Oxidation Numbers

From MyMCAT

Introduction

In redox (oxidation/reduction) reactions, it is critical to determine how the electrons around molecules are changing. Is this compound being reduced, is this reactant an oxidizing agent? How much does the charge change in this atom? etc. Oxidation numbers answer these questions and can be calculated systematically using a few simple rules.

For all compounds, whether covalent, polar covalent, or ionic, we treat them as ionic when counting electrons. In other words, we can break all the complex molecules down into parts when assigning and calculating oxidation numbers.

Known Oxidation Numbers

While the rules themselves are simple, one must also know what the oxidation numbers are for some basic elements.

Atoms as Elements ( H₂,N₂,O₂,p₄, etc)
The oxidation number of these molecules is always equal to 0.

Monoatomic Ions
Cations ( Na⁺,Ca²⁺,Fe³⁺, etc The oxidation number of these ions are always equal to their charge. (+1, +2, +3 respectively). Or one can consider this as, their oxidation number is equal to their group number. (Na is in the first group, therefore +1, and so on.)

Anions( Cl^-, Br^-, etc)
The oxidation number of these ions are always equal to their charge. Or one can consider this as, their oxidation number is equal to their group number - 8. (Cl is in group 8, then subtract 7, and you get -1.)

Hydrogen Combined with Nonmetals (NH₃, H₂O, HCl)
Hydrogen has an oxidation number of +1.
Combined with Metals (NaH, CaH₂)
Hydrogen has an oxidation number of -1.

Oxygen
Oxygen has an oxidation number of -2, except when it exists in peroxides (O₂^-2).

Basic Rules

Rule 1: The sum of the oxidation numbers of all the atoms in a compound equals the charge on the compound. Neutral compounds: Sum of oxidation numbers = 0 Ionic species: Sum of oxidation numbers = charge of the ion

Rule 2: In Binary Compounds, the more Electronegative (EN) element is assigned the negative oxidation number. (Remember, electronegativity increases towards the top/right corner of the periodic table.)

Rule 3: Some oxidation numbers can not exist regardless of the compound the atom is in.
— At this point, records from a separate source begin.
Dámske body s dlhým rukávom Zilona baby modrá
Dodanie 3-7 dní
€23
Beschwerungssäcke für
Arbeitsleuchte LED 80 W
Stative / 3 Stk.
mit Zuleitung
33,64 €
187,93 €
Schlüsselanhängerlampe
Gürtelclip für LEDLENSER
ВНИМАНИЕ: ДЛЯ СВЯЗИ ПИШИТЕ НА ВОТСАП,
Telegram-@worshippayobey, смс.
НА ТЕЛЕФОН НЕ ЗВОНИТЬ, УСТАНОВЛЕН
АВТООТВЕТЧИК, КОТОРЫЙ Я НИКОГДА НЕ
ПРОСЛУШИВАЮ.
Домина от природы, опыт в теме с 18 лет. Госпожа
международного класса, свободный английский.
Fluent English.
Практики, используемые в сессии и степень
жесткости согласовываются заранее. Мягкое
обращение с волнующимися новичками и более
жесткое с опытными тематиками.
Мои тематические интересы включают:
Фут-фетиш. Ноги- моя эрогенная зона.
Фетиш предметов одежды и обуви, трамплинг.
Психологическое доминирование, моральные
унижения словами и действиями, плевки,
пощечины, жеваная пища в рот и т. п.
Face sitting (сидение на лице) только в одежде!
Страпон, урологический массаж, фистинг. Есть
The valid range is:

Maximum oxidation number possible = + Group number. Minimum oxidation number possible = (Group number - 8) (this number will be negative)

Examples

Basic Examples

Al₂O₃ This is a neutral compound so the sum of the oxidation states is zero. Oxygen has an oxidation number of -2 and their are three oxygens. So, the sum of the Al component must be equal and opposite to the oxygen component for the overall number to be zero. In other words 2x(the oxidation number of Al) + x(-2 for oxygen) = 0. If one works this out, Al must be +3. 2x(+3) + 3x(-2) = 0.
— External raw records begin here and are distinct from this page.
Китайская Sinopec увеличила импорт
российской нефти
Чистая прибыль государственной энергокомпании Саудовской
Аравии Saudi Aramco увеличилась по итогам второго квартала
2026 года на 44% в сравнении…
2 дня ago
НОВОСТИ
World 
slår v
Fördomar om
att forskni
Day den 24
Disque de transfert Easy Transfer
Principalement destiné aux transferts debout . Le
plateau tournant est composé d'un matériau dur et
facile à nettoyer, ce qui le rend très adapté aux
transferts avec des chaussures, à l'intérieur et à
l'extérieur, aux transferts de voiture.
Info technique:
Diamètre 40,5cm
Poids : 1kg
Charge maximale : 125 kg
CO Again, the sum will equal 0 since it is a neutral molecule. O will have an oxidation number equal to -2. C, therefore, must be +2 for the sum to be zero.
1 C + 1 O = 0
(Oxy# of C) + (-2) = 0
C = +2

H₂O₂ H is found with a nonmetal in this case, thus its oxidation number must equal +1. The species is neutral, thus the overall oxidation number must equal zero.
2(H) + 2(O) = 0
2(+1) + 2(O) = 0
2(O) = -2
(O) = -1.

Notice, that as mentioned above, Oxygen was in a peroxide state and so the normal oxidation number of -2 was not observed.

Difficult Examples

K₂Cr₂O₇ The species is neutral, therefore the sum is zero. K from the first group, so we expect it to have an oxidation number of +1.
2(K) + (Cr₂O₇) = 0
2(+1) + (Cr₂O₇) = 0
(Cr₂O₇) = -2

So, Cr₂O₇, has an oxidation number of -2. This is expected as this ion has a charge of -2 on its own in aqueous conditions. Cr₂O₇ = -2 Oxygen generally has an oxidation number of -2, and there are 7 of them thus:
2(Cr) + 7(O) = -2
2(Cr) + 7(-2) = -2
2(Cr) = +12
Cr = +6.

Thus, Cr, must have an oxidation number of +6.